The trick in restaurants is to not start eating until the appetizer or main course arrives. Or ask for a tray of celery and olives in lieu of bread. If your companions want bread on the table, move the breadbasket to the far end of the table so it won’t be under your nose. And don’t forget to never save room for dessert.
Social OccasionsDinner parties can be real obstacle courses. At a pasta party, for example, there is a possibility that you may find nothing acceptable to eat. Remember that going off program for just one meal could set you back for nearly a week in regard to weight loss. The better policy is to let your host know beforehand that your doctor has prescribed a certain diet, and politely ask what is being served. If the meal does not qualify, simply have a high-protein/high-fat entrée and a salad before you leave home. Or, if you fear that protein food will be in short supply—at a buffet, perhaps—make sure you bring something along.
Now, for the Thanksgiving holiday coming up,
Five Strategies for Surviving the Holidays.
1. Don’t arrive at the holiday meal famished. Eat a small low-carb meal beforehand, or enjoy a filling snack to stabilize your blood sugar.
2. Avoid keeping dishes of candy around the house as a decorative touch.
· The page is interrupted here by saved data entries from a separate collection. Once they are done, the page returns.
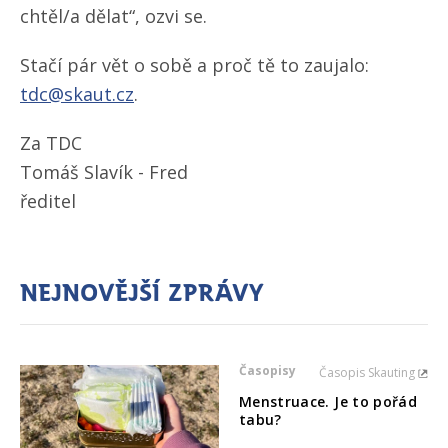
chtěl/​a dělat“, ozvi se.
Stačí pár vět o sobě a proč tě to zaujalo:
tdc@skaut.cz
.
Za TDC
Tomáš Slavík - Fred
ředitel
Nejnovější zprávy
Časopisy
Časopis Skauting
Menstruace. Je to pořád
tabu?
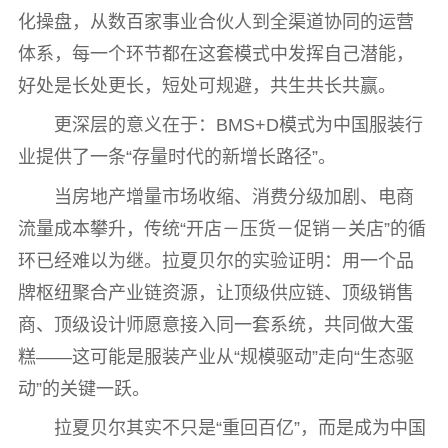
化操盘，从数百家事业合伙人到全渠道协同的运营
体系，每一个环节都在这套模式中发挥自己潜能，
好处是长处更长，短处可规避，共生共长共赢。
更深层的意义在于：BMS+D模式为中国服装行
业提供了一条“存量时代的新增长路径”。
当房地产增量市场收缩、消费分级加剧、电商
流量成本攀升，传统“开店－压货－促销－关店”的循
环已经难以为继。拉夏贝尔的实验证明：用一个品
牌枢纽聚合产业链资源，让顶级供应链、顶级销售
商、顶级设计师愿意接入同一套系统，共同做大蛋
糕——这可能是服装产业从“规模驱动”走向“生态驱
动”的关键一跃。
拉夏贝尔其实不只是“重回百亿”，而是成为中国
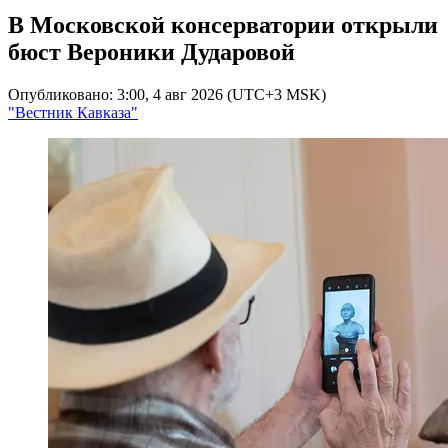
В Московской консерватории открыли
бюст Вероники Дударовой
Опубликовано: 3:00, 4 авг 2026 (UTC+3 MSK)
"Вестник Кавказа"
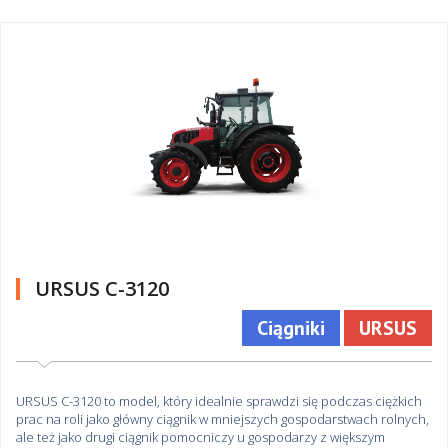
URSUS C-3120
Ciągniki
URSUS
URSUS C-3120 to model, który idealnie sprawdzi się podczas ciężkich
prac na roli jako główny ciągnik w mniejszych gospodarstwach rolnych,
ale też jako drugi ciągnik pomocniczy u gospodarzy z większym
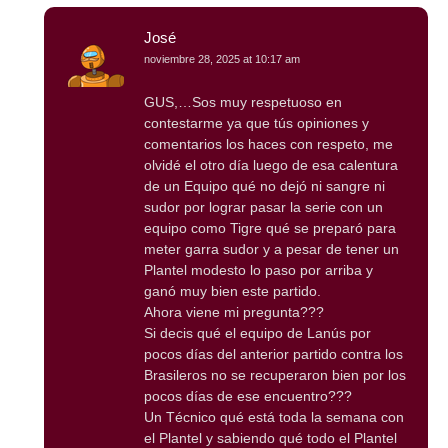
José
noviembre 28, 2025 at 10:17 am
GUS,…Sos muy respetuoso en
contestarme ya que tús opiniones y
comentarios los haces con respeto, me
olvidé el otro día luego de esa calentura
de un Equipo qué no dejó ni sangre ni
sudor por lograr pasar la serie con un
equipo como Tigre qué se preparó para
meter garra sudor y a pesar de tener un
Plantel modesto lo paso por arriba y
ganó muy bien este partido.
Ahora viene mi pregunta???
Si decis qué el equipo de Lanús por
pocos días del anterior partido contra los
Brasileros no se recuperaron bien por los
pocos días de ese encuentro???
Un Técnico qué está toda la semana con
el Plantel y sabiendo qué todo el Plantel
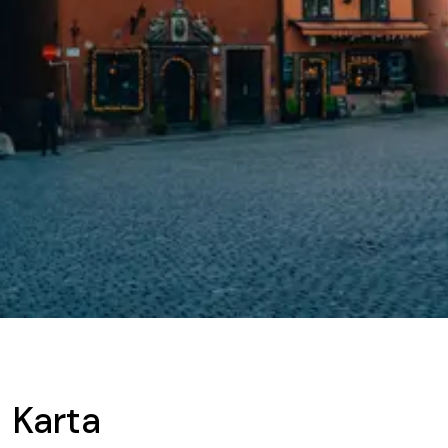
Karta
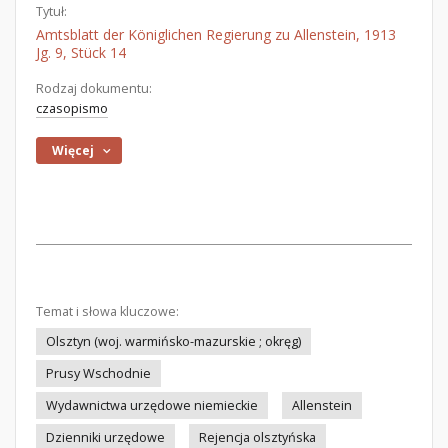
Tytuł:
Amtsblatt der Königlichen Regierung zu Allenstein, 1913
Jg. 9, Stück 14
Rodzaj dokumentu:
czasopismo
Więcej
Temat i słowa kluczowe:
Olsztyn (woj. warmińsko-mazurskie ; okręg)
Prusy Wschodnie
Wydawnictwa urzędowe niemieckie
Allenstein
Dzienniki urzędowe
Rejencja olsztyńska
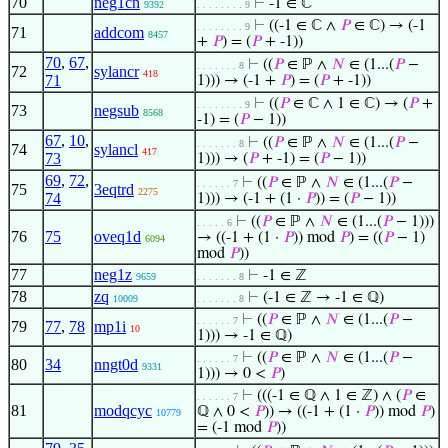
70
neg1cn
⊢
-1 ∈ ℂ
9392
. . . . . . . . 9
⊢
((-1 ∈ ℂ ∧
𝑃
∈ ℂ) → (-1
. . . . . . . . 9
71
addcom
8457
+
𝑃
) = (
𝑃
+ -1))
70
,
67
,
⊢
((
𝑃
∈ ℙ ∧
𝑁
∈ (1...(
𝑃
−
. . . . . . . 8
72
sylancr
418
71
1))) → (-1 +
𝑃
) = (
𝑃
+ -1))
⊢
((
𝑃
∈ ℂ ∧ 1 ∈ ℂ) → (
𝑃
+
. . . . . . . . 9
73
negsub
8568
-1) = (
𝑃
− 1))
67
,
10
,
⊢
((
𝑃
∈ ℙ ∧
𝑁
∈ (1...(
𝑃
−
. . . . . . . 8
74
sylancl
417
73
1))) → (
𝑃
+ -1) = (
𝑃
− 1))
69
,
72
,
⊢
((
𝑃
∈ ℙ ∧
𝑁
∈ (1...(
𝑃
−
. . . . . . 7
75
3eqtrd
2275
74
1))) → (-1 + (1 ·
𝑃
)) = (
𝑃
− 1))
⊢
((
𝑃
∈ ℙ ∧
𝑁
∈ (1...(
𝑃
− 1)))
. . . . . 6
76
75
oveq1d
→ ((-1 + (1 ·
𝑃
)) mod
𝑃
) = ((
𝑃
− 1)
6094
mod
𝑃
))
77
neg1z
⊢
-1 ∈ ℤ
9659
. . . . . . . 8
78
zq
⊢
(-1 ∈ ℤ → -1 ∈ ℚ)
10009
. . . . . . . 8
⊢
((
𝑃
∈ ℙ ∧
𝑁
∈ (1...(
𝑃
−
. . . . . . 7
79
77
,
78
mp1i
10
1))) → -1 ∈ ℚ)
⊢
((
𝑃
∈ ℙ ∧
𝑁
∈ (1...(
𝑃
−
. . . . . . 7
80
34
nngt0d
9331
1))) → 0 <
𝑃
)
⊢
(((-1 ∈ ℚ ∧ 1 ∈ ℤ) ∧ (
𝑃
∈
. . . . . . 7
81
modqcyc
ℚ ∧ 0 <
𝑃
)) → ((-1 + (1 ·
𝑃
)) mod
𝑃
)
10779
= (-1 mod
𝑃
))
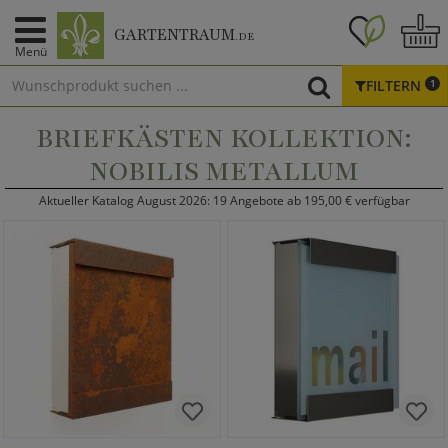
GARTENTRAUM
.DE
Menü
FILTERN
1
BRIEFKÄSTEN KOLLEKTION:
NOBILIS METALLUM
Aktueller Katalog August 2026: 19 Angebote ab 195,00 € verfügbar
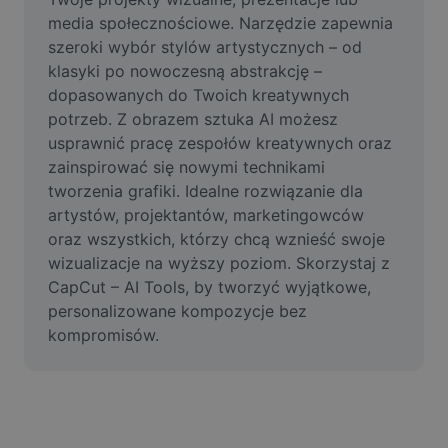
Usuń tło obrazu
media społecznościowe. Narzędzie zapewnia 
szeroki wybór stylów artystycznych – od 
Scalanie obrazów
klasyki po nowoczesną abstrakcję – 
dopasowanych do Twoich kreatywnych 
Ulepszanie obrazu
potrzeb. Z obrazem sztuka AI możesz 
Zmień rozmiar obrazu
usprawnić pracę zespołów kreatywnych oraz 
zainspirować się nowymi technikami 
Edytor zdjęć online
tworzenia grafiki. Idealne rozwiązanie dla 
artystów, projektantów, marketingowców 
Generator memów
oraz wszystkich, którzy chcą wznieść swoje 
wizualizacje na wyższy poziom. Skorzystaj z 
AI Text Remover
CapCut – AI Tools, by tworzyć wyjątkowe, 
AI People Remover
personalizowane kompozycje bez 
kompromisów.
AI Inpainting
Face Cutout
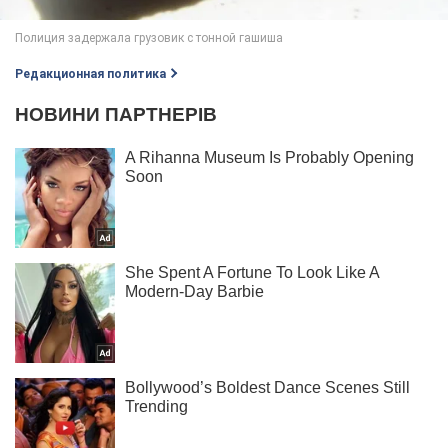
Редакционная политика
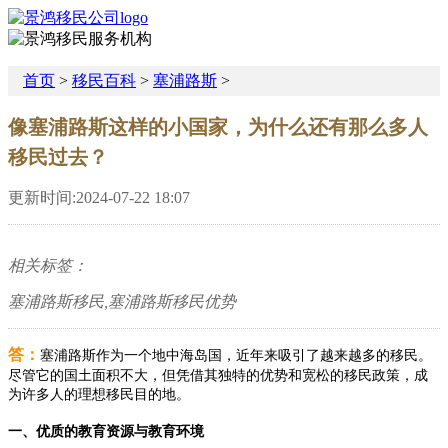
首页
>
移民百科
>
塞浦路斯
>
像塞浦路斯这样的小国家，为什么还有那么多人
移民过去？
更新时间:2024-07-22 18:07
相关标签：
塞浦路斯移民,塞浦路斯移民优势
答：
塞浦路斯作为一个地中海岛国，近年来吸引了越来越多的移民。
尽管它的国土面积不大，但凭借其独特的优势和宽松的移民政策，成
为许多人的理想移民目的地。
一、优质的教育资源与教育环境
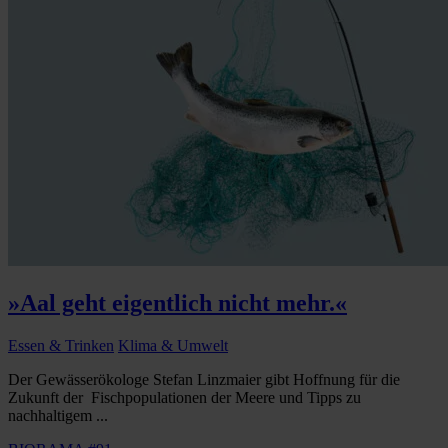
»Aal geht eigentlich nicht mehr.«
Essen & Trinken
Klima & Umwelt
Der Gewässerökologe Stefan Linzmaier gibt Hoffnung für die
Zukunft der Fischpopulationen der Meere und Tipps zu
nachhaltigem ...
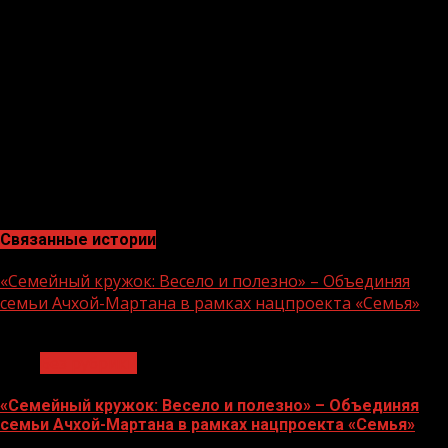
исполнением законов, соблюдением прав и свобод
человека и гражданина. В настоящее время Кавказским
межрегиональным управлением Россельхознадзора
принято решение об отмене плановых контрольных
(надзорных) мероприятий в 2022 году. Информация об
отмене запланированных проверок внесена в единый
реестр контрольно-надзорных мероприятий.
В.Цуцаев, государственный инспектор Кавказского
межрегионального управления Россельхознадзора.
Связанные истории
«Семейный кружок: Весело и полезно» – Объединяя
семьи Ачхой-Мартана в рамках нацпроекта «Семья»
1 мин чтения
Без рубрики
«Семейный кружок: Весело и полезно» – Объединяя
семьи Ачхой-Мартана в рамках нацпроекта «Семья»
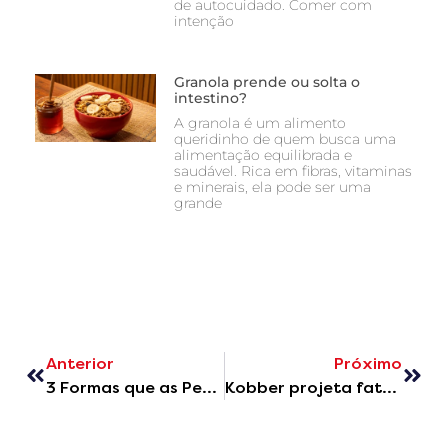
de autocuidado. Comer com
intenção
Granola prende ou solta o
intestino?
A granola é um alimento
queridinho de quem busca uma
alimentação equilibrada e
saudável. Rica em fibras, vitaminas
e minerais, ela pode ser uma
grande
Anterior
Próximo
3 Formas que as Pessoas Consomem Granola e Você Ainda Não Sabia
Kobber projeta faturamento de R$ 200 milhões em 2024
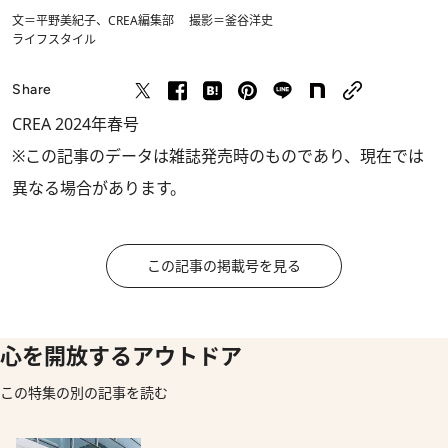
文＝平野美紀子、CREA編集部 撮影＝釜谷洋史
ライフスタイル
Share
CREA 2024年春号
※この記事のデータは雑誌発売時のものであり、現在では
異なる場合があります。
この記事の掲載号を見る
心を開放するアウトドア
この特集の別の記事を読む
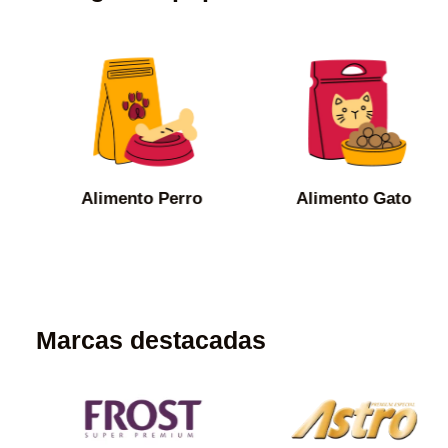
Alimento Perro
Alimento Gato
Marcas destacadas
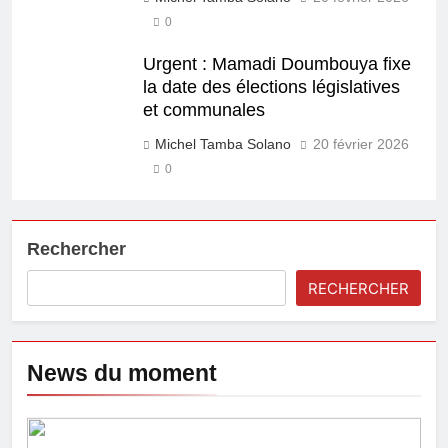
0
Urgent : Mamadi Doumbouya fixe
la date des élections législatives
et communales
Michel Tamba Solano
20 février 2026
0
Rechercher
RECHERCHER
News du moment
Instead, fill pretty bowls with potpourri, pinecones or colorful ornaments.
3. If you receive holiday food gifts such as chocolates or gift baskets filled with refined carbs, donate them to a shelter or take them to a holiday party so they don’t tempt you on a daily basis.
4. Set out bowls of whole nuts and a nutcracker rather than dishes filled with candy or sweetened nuts. Nuts in their shells are traditional at this time of year—plus, it takes time and effort to crack them, so you probably won’t eat too many.
5. Instead of unwinding after a day of shopping or seeking peace from holiday stress with high-carb drinks like hot chocolate and apple cider, enjoy a cup of soothing peppermint tea by the fire.